Parte da indústria automotiva instalada na Argentina tende a mudar-se para o Brasil, pois a produção de carros e de componentes ficou cara no país vizinho com o desequilíbrio cambial. E se desde a criação do Mercosul, há oito anos, fábricas de peças e de automóveis foram estimuladas a ter linhas nos dois países para equilibrar a balança, hoje a atividade na Argentina passou a ser ‘‘um mico’’.
A indústria de autopeças já eliminou 10 mil dos 35 mil postos de trabalho, algumas montadoras, como Fiat, já transferiram parte das linhas para o Brasil e outras podem até fechar fábricas em Córdoba.

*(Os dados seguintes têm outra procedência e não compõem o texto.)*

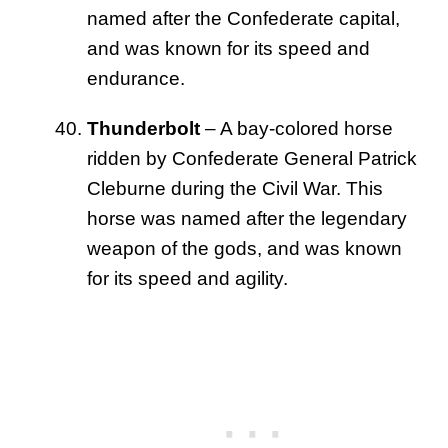
named after the Confederate capital,
and was known for its speed and
endurance.
Thunderbolt
– A bay-colored horse
ridden by Confederate General Patrick
Cleburne during the Civil War. This
horse was named after the legendary
weapon of the gods, and was known
for its speed and agility.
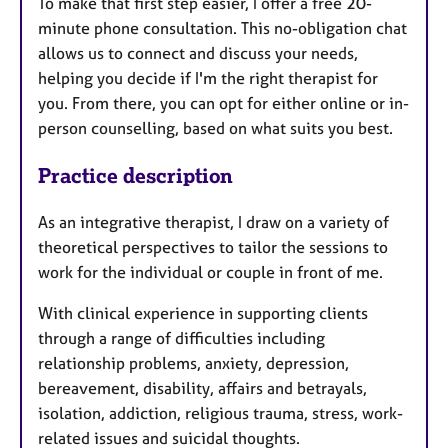
To make that first step easier, I offer a free 20-
minute phone consultation. This no-obligation chat
allows us to connect and discuss your needs,
helping you decide if I'm the right therapist for
you. From there, you can opt for either online or in-
person counselling, based on what suits you best.
Practice description
As an integrative therapist, I draw on a variety of
theoretical perspectives to tailor the sessions to
work for the individual or couple in front of me.
With clinical experience in supporting clients
through a range of difficulties including
relationship problems, anxiety, depression,
bereavement, disability, affairs and betrayals,
isolation, addiction, religious trauma, stress, work-
related issues and suicidal thoughts.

‘‘Quando o Brasil pega um resfriado, a Argentina fica com pneumonia’’, resume o presidente do Sindicato Nacional da Indústria de Componentes Automotivos (Sindipeças), Paulo Butori. Este ano a indústria de autopeças brasileira deverá vender 50% menos para o país vizinho, o que representa queda de faturamento com essas exportações de US$ 1,1 bilhão para quase US$ 500 milhões.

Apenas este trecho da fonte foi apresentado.